I can count on two hands the number of times I’ve picked up my camera since January. I think I’ve taken maybe twenty photographs. And it’s not because I’ve not wanted to. It’s because I haven’t been able to.
Last October I fell while rollerblading with my dog, and at the time I thought I was OK. I kept shooting and editing, and didn’t think anything of it.
Until the first week of January when my entire right shoulder gave out. Why, did it have to be the right one?!
What started as stiffness turned into all-consuming pain. And suddenly everything that was extra in life stopped so I could focus only on what was necessary for family and physio. (*Shout out to my amazing physiotherapist Caitlin Price who has kept me above water.)
Even typing this email today, more than two months later, still hurts.
It has not been a good winter. It’s been still and uncreative and mostly it has felt cruel.
While beautiful moments came and went, I couldn’t lift my camera without sharp stabs and spasms.
All my best laid plans to launch new projects, take on new shoots, say yes to everything, have not come to fruition - yet.
For someone whose work and identity are so intertwined with documenting life, this stillness feels loud. It feels like self doubt. It feels like backpedaling. It feels like regression.
It’s a strange thing — wanting so deeply to do the thing - to produce - but not being physically able to do it.
There’s a particular frustration that comes with having ideas constantly percolating while your body says nope you can’t do that right now.
And patience is not my strength.
There’s also grief in this season. I’m angry for lost time. For postponed plans.
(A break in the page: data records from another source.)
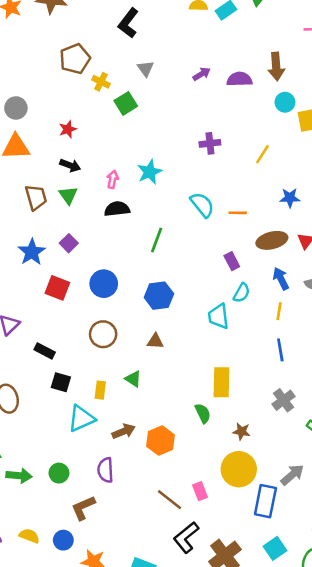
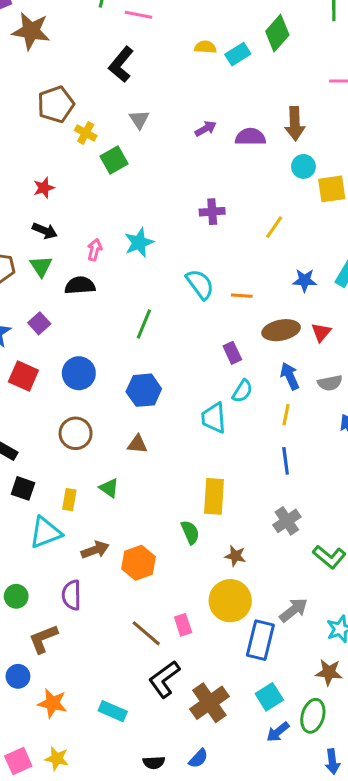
black semicircle: (117, 209) -> (80, 285), moved

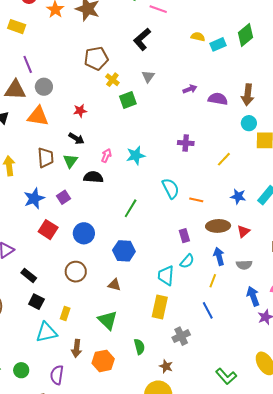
blue line: (286, 461) -> (208, 310), turned -30
green triangle: (109, 488) -> (108, 320), moved, size x1.5
yellow rectangle: (214, 496) -> (160, 307), moved
gray cross: (287, 521) -> (181, 336), moved
brown arrow: (95, 550) -> (77, 348), turned 108

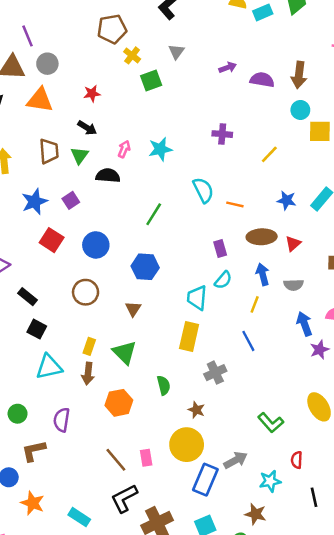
brown triangle: (114, 285) -> (133, 309), turned 48
yellow rectangle: (65, 314) -> (89, 346), moved
brown arrow: (77, 348) -> (88, 374), moved

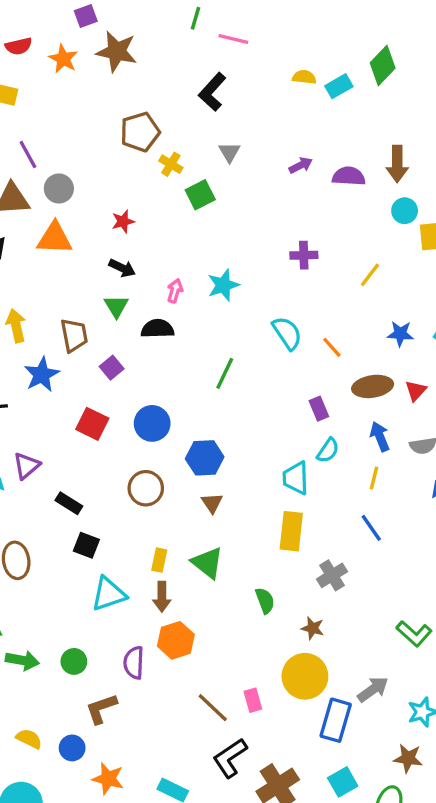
brown trapezoid: (49, 151) -> (74, 335), moved
blue star: (34, 202) -> (42, 375), moved
orange line: (235, 204) -> (332, 347), turned 42
blue hexagon: (145, 267) -> (205, 458), moved
orange hexagon: (119, 403) -> (176, 640), moved

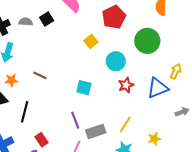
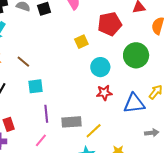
cyan square: (84, 88) -> (36, 86), moved, turned -35
gray rectangle: (96, 131) -> (71, 122), moved

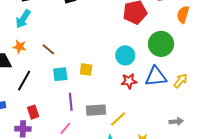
yellow square: (81, 42) -> (86, 69), moved, turned 32
blue triangle: (134, 103) -> (156, 77), moved

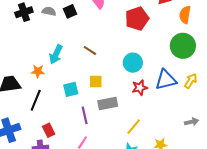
cyan arrow: (23, 19) -> (56, 54), moved
green circle: (161, 44) -> (183, 46), moved
orange star: (19, 47) -> (38, 71), moved
brown line: (48, 49) -> (90, 50), moved
gray rectangle: (96, 110) -> (108, 104), moved

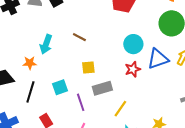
cyan circle: (133, 63) -> (133, 44), moved
cyan square: (71, 89) -> (60, 87), moved
yellow line: (134, 127) -> (120, 109), moved

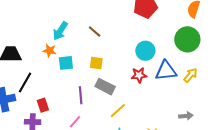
orange star: (30, 63) -> (50, 51), moved
cyan square: (60, 87) -> (66, 63), moved
gray rectangle: (102, 88) -> (105, 87), turned 30
black line: (30, 92) -> (25, 82), moved

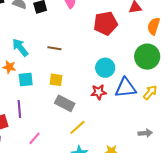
cyan arrow: (60, 31) -> (20, 47), turned 108
brown line: (95, 32) -> (54, 48), turned -32
purple line: (81, 95) -> (19, 109), moved

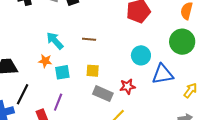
red star: (99, 92) -> (127, 86), moved
yellow arrow: (150, 92) -> (190, 90), moved
purple line: (19, 109) -> (58, 102), turned 30

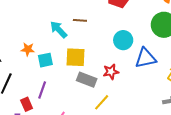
brown line: (89, 39) -> (80, 20), moved
cyan arrow: (55, 41) -> (59, 30), moved
yellow square: (93, 71) -> (75, 57), size x1.5

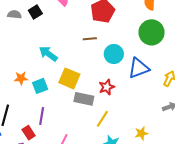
brown line: (80, 20) -> (90, 39), moved
yellow square: (75, 57) -> (69, 78), turned 30

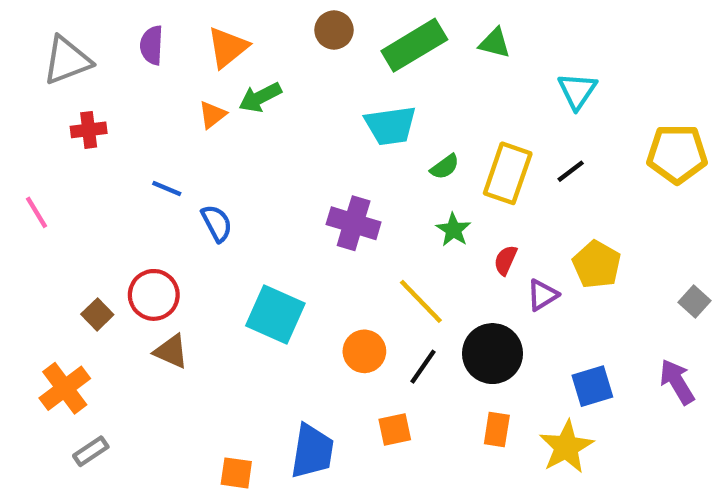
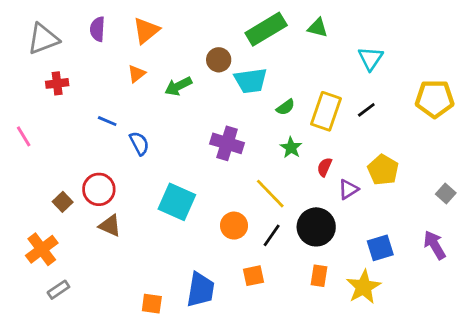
brown circle: (334, 30) -> (219, 60), moved
green arrow: (260, 97) -> (178, 86), moved

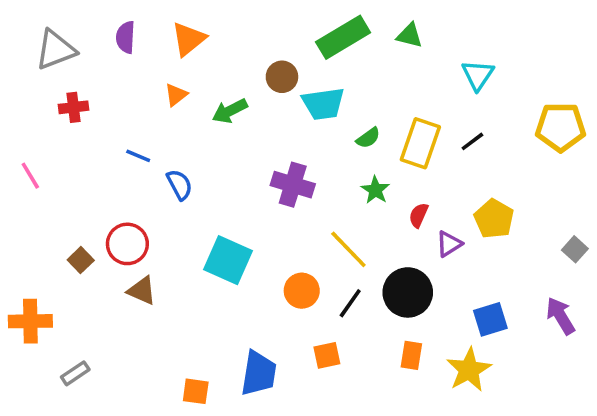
orange cross: (42, 249) -> (30, 321), moved, turned 36

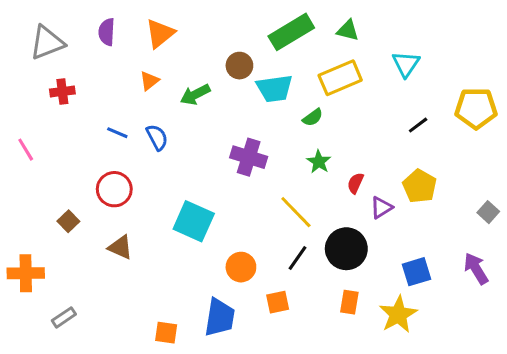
black line: (472, 141) -> (418, 125), moved
yellow rectangle: (420, 143) -> (340, 78), moved, turned 48
blue semicircle: (180, 185) -> (157, 137), moved
red circle: (127, 244) -> (114, 189), moved
orange circle: (302, 291) -> (241, 267), moved

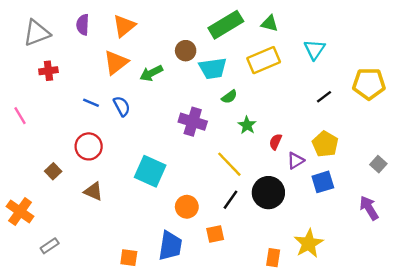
orange triangle: (149, 81) -> (116, 62), size x1.6
green semicircle: (313, 117) -> (229, 97), moved
blue square: (417, 272) -> (323, 182), moved
orange cross: (26, 273) -> (20, 211), turned 36
orange rectangle: (349, 302) -> (273, 258), moved

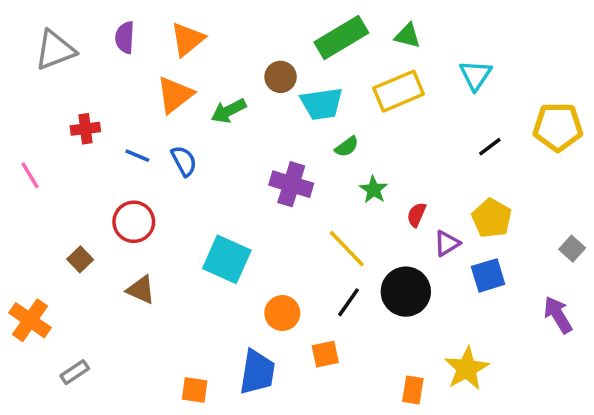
red cross: (48, 71) -> (85, 129), moved

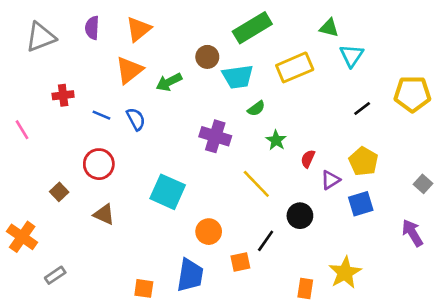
green triangle: (408, 36) -> (329, 28), moved
black circle: (406, 292) -> (300, 216), size x0.7
black line: (349, 302) -> (266, 241), moved

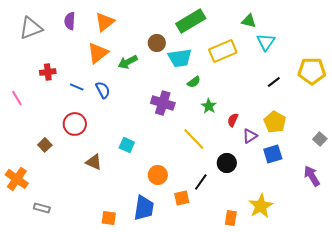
cyan square: (168, 192) -> (127, 145), size x0.6
brown triangle: (104, 214) -> (94, 162), moved
gray rectangle: (55, 275) -> (42, 208), turned 49

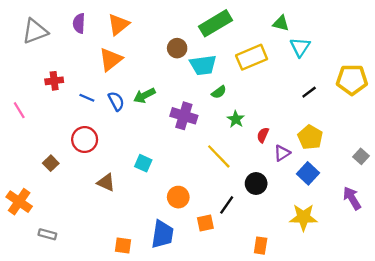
green arrow: (128, 62) -> (144, 96), moved
blue square: (273, 154) -> (308, 173), turned -30
yellow star: (261, 206) -> (303, 217), moved, turned 30

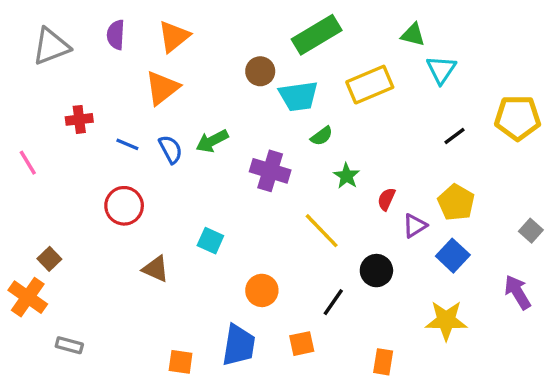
brown square: (51, 163) -> (49, 259), moved
orange square: (205, 223) -> (302, 344), moved

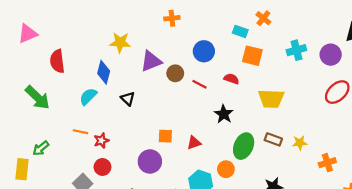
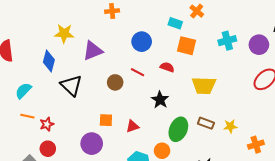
brown circle: (175, 73) -> (115, 82), moved
cyan semicircle: (88, 96) -> (23, 91), moved
black triangle: (128, 99) -> (71, 85), size x1.6

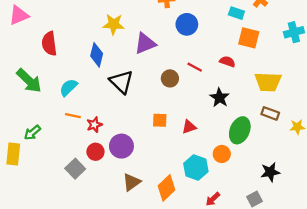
blue circle: (142, 42) -> (187, 24), moved
brown rectangle: (206, 123) -> (270, 113), moved
purple circle: (92, 144) -> (121, 146), moved

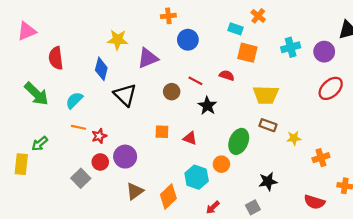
black star: (220, 98) -> (207, 106), moved
red triangle: (189, 127) -> (190, 138), turned 40

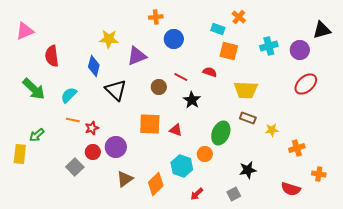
orange square: (162, 132) -> (150, 124), size x1.6

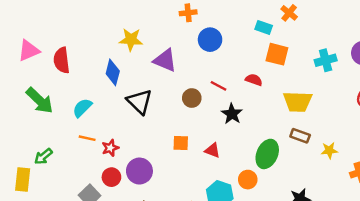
pink triangle: (25, 31) -> (29, 51), moved
cyan cross: (269, 46) -> (326, 60), moved
purple triangle: (137, 56) -> (165, 60), turned 45
orange square: (150, 124) -> (181, 143), size x0.6

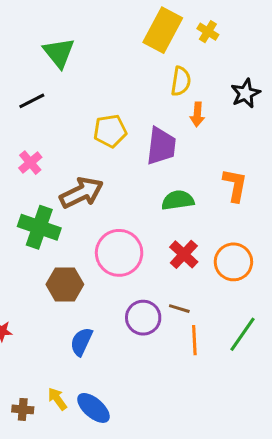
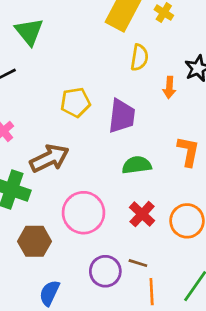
orange arrow: (197, 114) -> (169, 87), moved

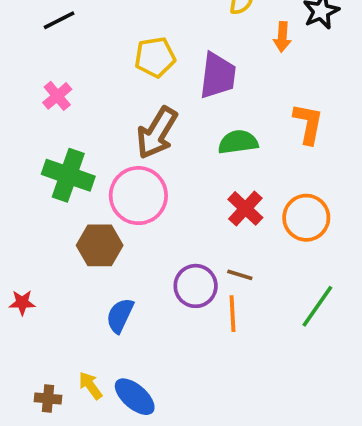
brown arrow: (49, 158) -> (157, 133), moved, turned 147
pink circle: (84, 213) -> (138, 196), moved
orange line: (152, 292) -> (232, 314), moved

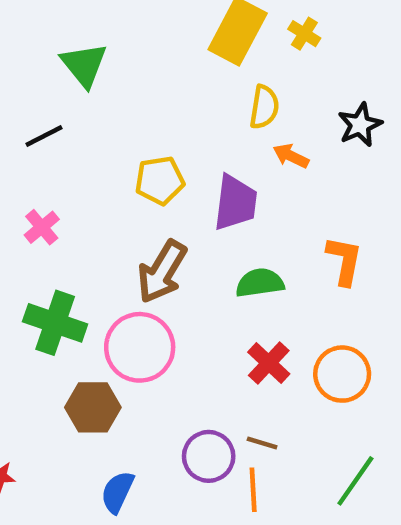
orange arrow: (282, 37) -> (291, 156), moved, turned 112

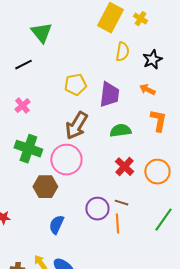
black star: (360, 125) -> (152, 60), moved
orange arrow: (291, 156) -> (147, 90), moved

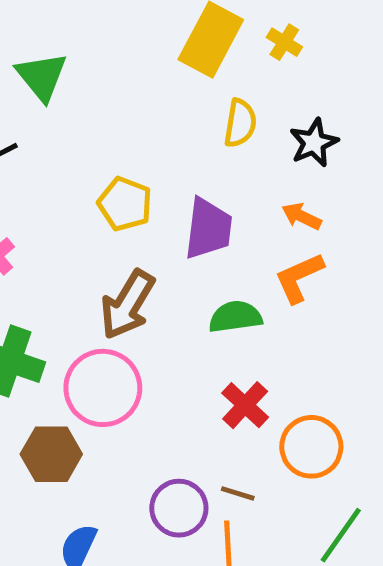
yellow pentagon: (75, 85) -> (125, 204), turned 30
orange L-shape: (158, 121) -> (299, 278), moved, turned -125
orange circle: (157, 172) -> (311, 447), moved

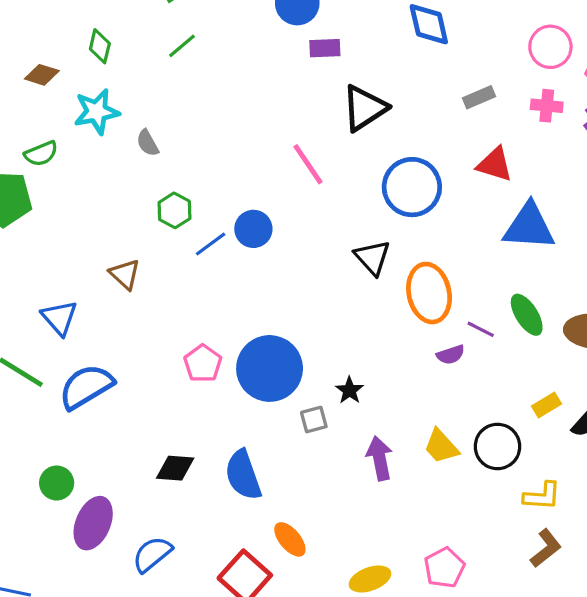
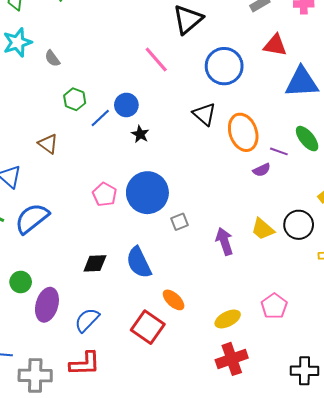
black star: (349, 390) -> (140, 134), moved

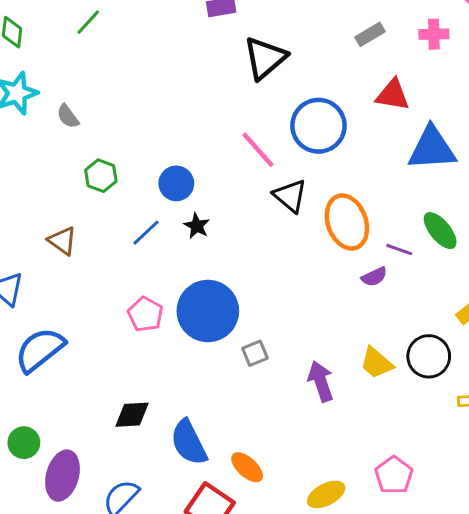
pink line: (156, 60) -> (258, 150), moved
blue line: (100, 118) -> (146, 233), moved
blue semicircle: (139, 263) -> (189, 442), moved

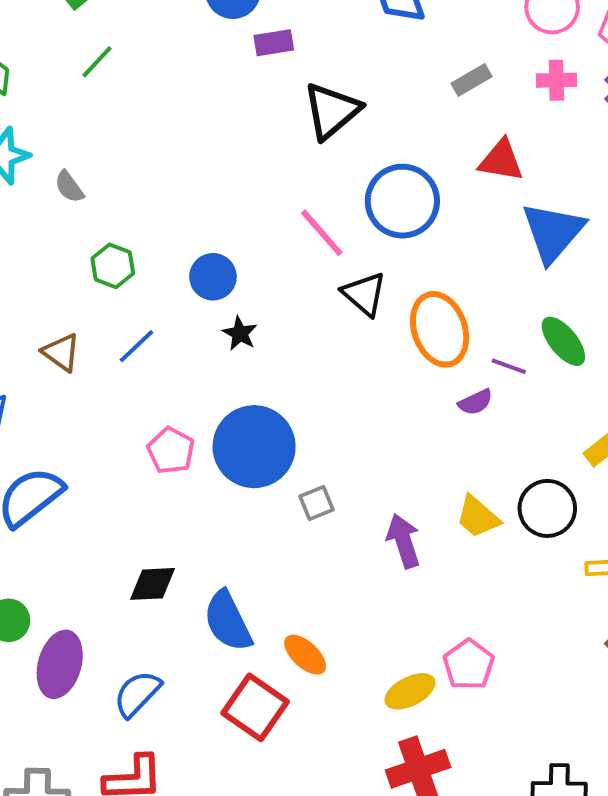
blue triangle: (432, 148) -> (553, 232), turned -46
blue line: (146, 233) -> (136, 346), moved
pink pentagon: (394, 475) -> (469, 665), moved

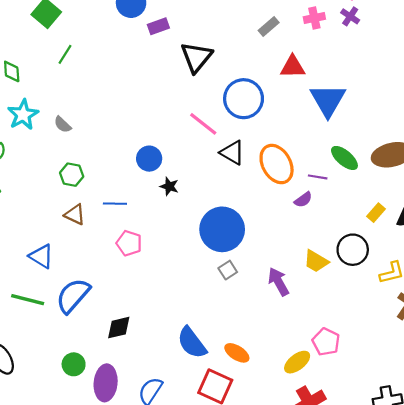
green hexagon: (113, 266) -> (72, 175), moved
blue line: (136, 346) -> (115, 204), turned 55
blue circle: (254, 447) -> (222, 229), moved
pink pentagon: (171, 450) -> (129, 243), moved
black diamond: (153, 584) -> (119, 328), moved

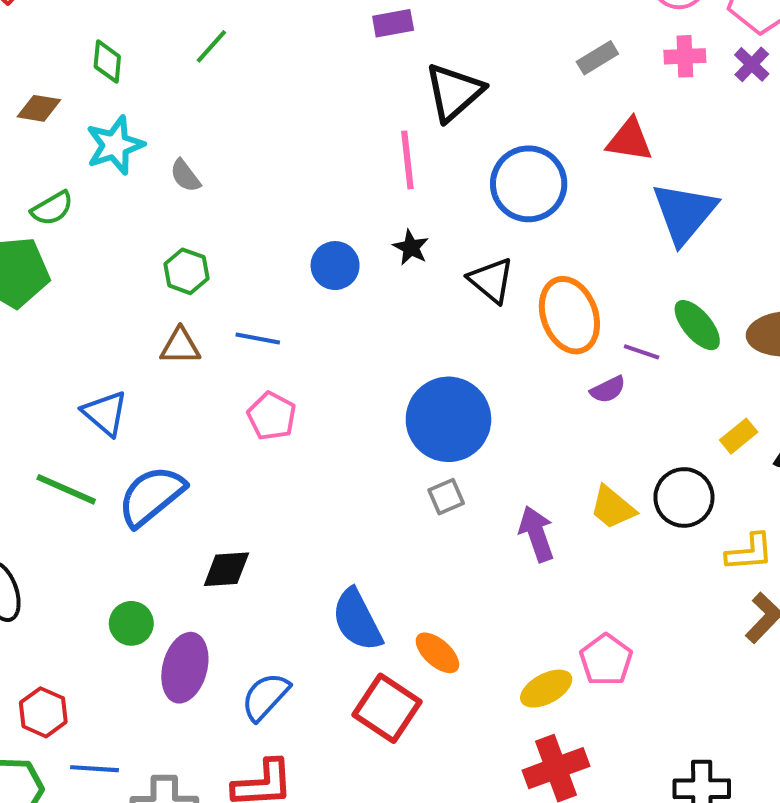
pink line: (203, 124) -> (407, 160), moved, turned 36
black star: (169, 186) -> (411, 247), moved
brown triangle: (75, 215) -> (180, 346), turned -35

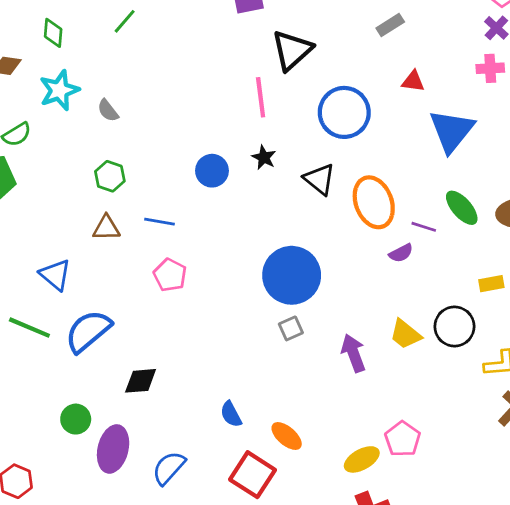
pink cross: (685, 56) -> (490, 68), moved
red triangle: (630, 140) -> (413, 81), size x0.7
yellow rectangle: (739, 436) -> (491, 284), turned 30
blue semicircle: (357, 620) -> (231, 414), size x0.6

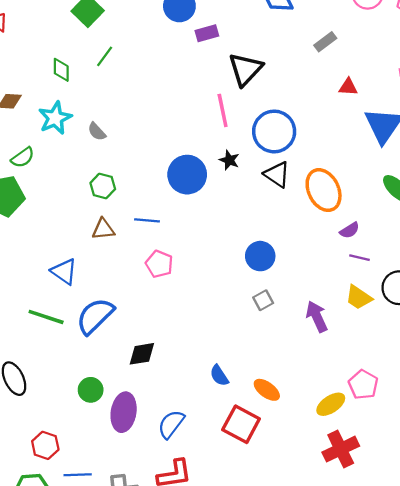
green diamond: (53, 33) -> (61, 70), moved
blue circle: (344, 112) -> (274, 131), moved
blue circle: (212, 171) -> (187, 175), size x1.4
purple line: (424, 227) -> (360, 258), moved
blue circle: (292, 275) -> (260, 256), size x0.6

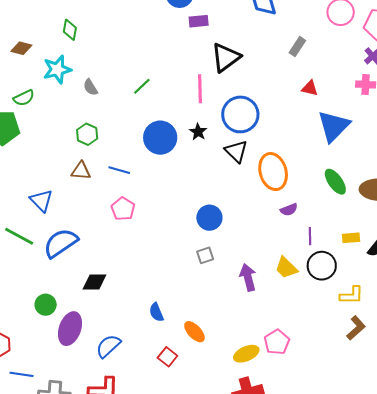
gray rectangle: (325, 42) -> (297, 47), turned -30
green line: (105, 56) -> (142, 86), moved
purple line: (360, 258) -> (310, 236), moved, turned 66
red square: (241, 424) -> (167, 357), size x0.6

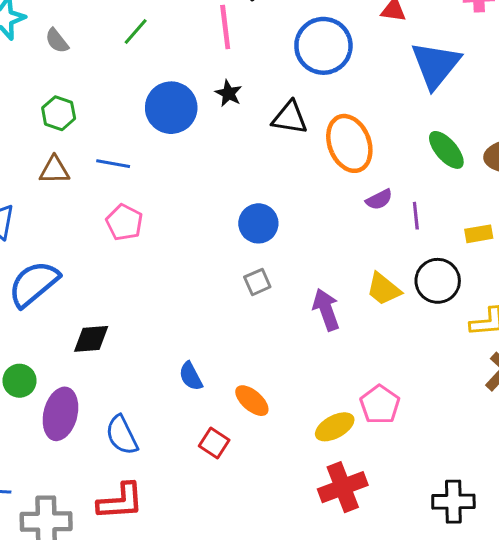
blue circle: (240, 114) -> (323, 46), moved
black triangle: (236, 151) -> (290, 118), turned -30
purple line: (310, 236) -> (416, 216), moved
blue semicircle: (108, 346) -> (122, 435), turned -68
And yet, as I am slowly coming out of this forced slow down I do think that great things are on the horizon.
I’m noticing how tightly I cling to productivity as a measure of worth. I’m confronting how uncomfortable it is to rest without a tangible output. I’m learning — again — that seasons of stillness are part of the creative cycle, even when they arrive uninvited.
The ideas are still there. The vision hasn’t disappeared. If anything, it feels like it’s quietly pruning itself, waiting for the time when my body can catch up.
So for now, I’m here — admiring the greats of McCurry, Leibovitz and Salgado - with no new images of my own to show for this lost time.
This wasn’t the start to the year I planned. But since when does life ever go perfectly according to plan?